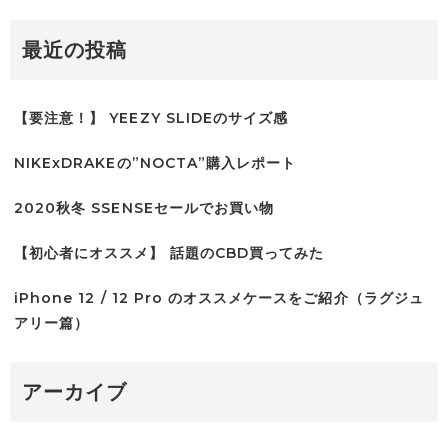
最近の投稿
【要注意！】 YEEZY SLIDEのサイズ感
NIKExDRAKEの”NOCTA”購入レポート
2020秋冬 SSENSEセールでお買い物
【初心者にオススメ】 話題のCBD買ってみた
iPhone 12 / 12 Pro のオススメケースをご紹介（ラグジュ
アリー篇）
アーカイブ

_ _ _ _

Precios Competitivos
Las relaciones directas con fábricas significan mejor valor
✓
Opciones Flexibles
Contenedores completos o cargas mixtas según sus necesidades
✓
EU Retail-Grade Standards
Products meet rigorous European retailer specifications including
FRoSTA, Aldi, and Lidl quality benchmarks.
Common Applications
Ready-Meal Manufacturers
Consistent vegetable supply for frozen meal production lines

_ _ _ _

◆ What is needed
From the material above, set down exactly the lines starting at the one with "FRoSTA, Aldi, and Lidl quality benchmarks." and ending at the one with "Consistent vegetable supply", end lines included.

◆ Solved exercise
FRoSTA, Aldi, and Lidl quality benchmarks.
Common Applications
Ready-Meal Manufacturers
Consistent vegetable supply for frozen meal production lines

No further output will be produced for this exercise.